Effects of work schedule and period of exposure on changes in urinary chromium and nickel excretion among rotating shift workers in a stainless-steel plant
Published in Chronobiology International, 2019
Hiroaki Itoh, Rui-Sheng Wang, Syou Maki, Qiao Niu, Huizhen Shang, Yougong Su, Zuquan Weng, Hiroyuki Saito, Nobuhiko Miura, Masaya Takahashi
Therefore, based on the findings reported herein, the use of a single reference value, such as threshold limit values, for permissible exposure levels of metals across shifts should not be appropriate, especially for shift workers who are exposed to metals at different times of day. Currently, a permissible exposure level of chromium by the American Conference of Governmental Industrial Hygienists (ACGIH) is based on the level in spot urine samples (25 μg/L at the end of a shift, at the end of the workweek) (CDC 2013). With a time-dependent variation in urinary metal excretion, permissible exposure values need to be adjusted according to work schedules or with the consideration of the time phase when the excretion is least.
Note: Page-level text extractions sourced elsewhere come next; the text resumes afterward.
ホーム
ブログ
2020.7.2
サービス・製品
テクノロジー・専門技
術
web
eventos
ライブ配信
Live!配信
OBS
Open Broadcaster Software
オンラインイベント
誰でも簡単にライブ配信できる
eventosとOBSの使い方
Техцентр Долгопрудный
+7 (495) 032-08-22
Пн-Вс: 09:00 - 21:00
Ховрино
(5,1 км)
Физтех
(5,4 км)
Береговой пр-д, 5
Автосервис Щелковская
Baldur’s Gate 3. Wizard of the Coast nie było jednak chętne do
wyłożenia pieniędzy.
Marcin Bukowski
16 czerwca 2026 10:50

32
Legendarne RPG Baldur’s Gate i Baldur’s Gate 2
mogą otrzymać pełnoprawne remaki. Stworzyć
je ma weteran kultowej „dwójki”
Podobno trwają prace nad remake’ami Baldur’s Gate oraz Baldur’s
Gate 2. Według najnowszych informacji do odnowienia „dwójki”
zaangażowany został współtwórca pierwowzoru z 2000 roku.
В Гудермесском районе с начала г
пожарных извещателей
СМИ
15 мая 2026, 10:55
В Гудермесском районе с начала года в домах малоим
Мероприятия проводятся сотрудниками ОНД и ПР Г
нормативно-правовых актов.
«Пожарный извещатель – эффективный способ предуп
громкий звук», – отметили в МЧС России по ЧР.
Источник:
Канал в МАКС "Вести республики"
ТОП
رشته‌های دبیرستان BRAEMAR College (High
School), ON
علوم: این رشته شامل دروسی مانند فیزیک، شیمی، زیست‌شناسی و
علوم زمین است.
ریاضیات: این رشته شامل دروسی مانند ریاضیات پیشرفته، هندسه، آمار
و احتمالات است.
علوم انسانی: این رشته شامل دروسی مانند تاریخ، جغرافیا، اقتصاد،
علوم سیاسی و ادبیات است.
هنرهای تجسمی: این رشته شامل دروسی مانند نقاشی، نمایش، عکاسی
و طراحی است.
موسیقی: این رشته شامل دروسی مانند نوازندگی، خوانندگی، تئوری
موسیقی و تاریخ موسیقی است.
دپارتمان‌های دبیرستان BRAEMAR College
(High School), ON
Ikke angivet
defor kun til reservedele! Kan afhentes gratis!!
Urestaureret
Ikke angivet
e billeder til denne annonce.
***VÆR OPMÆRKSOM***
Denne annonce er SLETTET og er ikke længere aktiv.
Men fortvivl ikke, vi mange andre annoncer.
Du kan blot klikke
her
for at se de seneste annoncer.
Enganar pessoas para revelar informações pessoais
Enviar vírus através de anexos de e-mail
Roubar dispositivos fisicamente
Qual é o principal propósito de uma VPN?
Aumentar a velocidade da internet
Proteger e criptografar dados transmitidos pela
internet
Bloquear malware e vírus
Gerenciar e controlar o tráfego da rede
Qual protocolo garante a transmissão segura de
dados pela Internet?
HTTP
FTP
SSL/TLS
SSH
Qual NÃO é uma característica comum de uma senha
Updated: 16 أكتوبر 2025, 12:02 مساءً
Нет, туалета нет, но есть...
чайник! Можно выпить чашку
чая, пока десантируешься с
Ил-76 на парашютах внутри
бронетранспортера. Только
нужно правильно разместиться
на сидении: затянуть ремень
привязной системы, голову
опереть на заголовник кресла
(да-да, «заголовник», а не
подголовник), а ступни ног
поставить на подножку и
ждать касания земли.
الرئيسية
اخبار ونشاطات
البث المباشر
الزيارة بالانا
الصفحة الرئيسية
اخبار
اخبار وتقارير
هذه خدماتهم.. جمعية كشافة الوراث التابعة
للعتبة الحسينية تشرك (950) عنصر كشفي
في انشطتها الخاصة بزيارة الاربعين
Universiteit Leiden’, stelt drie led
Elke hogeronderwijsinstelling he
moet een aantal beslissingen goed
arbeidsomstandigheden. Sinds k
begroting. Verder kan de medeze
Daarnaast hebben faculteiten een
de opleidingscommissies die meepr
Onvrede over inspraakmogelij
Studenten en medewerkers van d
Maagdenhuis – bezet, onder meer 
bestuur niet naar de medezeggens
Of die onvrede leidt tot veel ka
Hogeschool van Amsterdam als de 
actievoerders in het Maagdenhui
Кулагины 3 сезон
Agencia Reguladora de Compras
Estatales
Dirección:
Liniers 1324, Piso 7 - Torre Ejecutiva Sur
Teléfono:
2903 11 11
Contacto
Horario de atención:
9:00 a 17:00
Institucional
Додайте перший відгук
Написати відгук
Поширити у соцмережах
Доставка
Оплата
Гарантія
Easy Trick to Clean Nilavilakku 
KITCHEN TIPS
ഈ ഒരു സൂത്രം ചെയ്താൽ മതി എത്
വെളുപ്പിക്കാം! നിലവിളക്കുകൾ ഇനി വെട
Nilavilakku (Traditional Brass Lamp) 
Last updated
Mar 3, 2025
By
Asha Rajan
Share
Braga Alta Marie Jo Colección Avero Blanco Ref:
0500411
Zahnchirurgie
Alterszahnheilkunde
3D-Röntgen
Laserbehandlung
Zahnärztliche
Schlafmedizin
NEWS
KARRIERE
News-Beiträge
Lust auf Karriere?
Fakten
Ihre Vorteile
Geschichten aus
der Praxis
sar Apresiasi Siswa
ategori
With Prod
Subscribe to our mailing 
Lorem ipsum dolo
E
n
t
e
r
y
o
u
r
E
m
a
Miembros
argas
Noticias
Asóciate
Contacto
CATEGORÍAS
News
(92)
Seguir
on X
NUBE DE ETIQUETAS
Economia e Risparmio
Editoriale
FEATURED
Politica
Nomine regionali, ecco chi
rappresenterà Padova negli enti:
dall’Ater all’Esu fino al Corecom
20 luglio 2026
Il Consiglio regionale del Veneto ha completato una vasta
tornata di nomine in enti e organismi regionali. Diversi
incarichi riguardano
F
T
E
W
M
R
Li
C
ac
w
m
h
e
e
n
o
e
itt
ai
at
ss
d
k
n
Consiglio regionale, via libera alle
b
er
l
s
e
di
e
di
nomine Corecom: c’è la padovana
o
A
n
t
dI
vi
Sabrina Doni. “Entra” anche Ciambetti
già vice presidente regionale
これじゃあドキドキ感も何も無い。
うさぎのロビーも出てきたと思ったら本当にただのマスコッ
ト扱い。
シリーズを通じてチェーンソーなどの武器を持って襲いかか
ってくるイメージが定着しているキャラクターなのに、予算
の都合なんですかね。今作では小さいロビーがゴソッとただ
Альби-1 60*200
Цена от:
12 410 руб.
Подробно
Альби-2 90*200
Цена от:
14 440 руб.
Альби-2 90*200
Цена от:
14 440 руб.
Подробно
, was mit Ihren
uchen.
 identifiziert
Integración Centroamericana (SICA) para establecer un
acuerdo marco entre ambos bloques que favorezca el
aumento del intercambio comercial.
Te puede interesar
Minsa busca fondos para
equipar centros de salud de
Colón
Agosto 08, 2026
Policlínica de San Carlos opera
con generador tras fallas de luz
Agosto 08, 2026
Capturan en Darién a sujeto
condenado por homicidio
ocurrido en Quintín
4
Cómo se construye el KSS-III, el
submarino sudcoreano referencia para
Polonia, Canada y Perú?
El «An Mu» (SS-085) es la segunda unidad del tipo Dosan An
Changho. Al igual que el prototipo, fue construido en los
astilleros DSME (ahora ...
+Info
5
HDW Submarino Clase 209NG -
In other words, a regulator such as ACGIH would be needed to set work shift-specific permissible urinary excretion levels of metals. Evening shift may also be the time when the metals are likely to transfer to an organ (Further, rotating shift work itself may increase the transfer). Consequently, setting a single flat value of threshold limit values or biological exposure indices all day and night would not always be appropriate, particularly among rotating shift workers. A similar concept has been presented in Smolensky et al. (2017).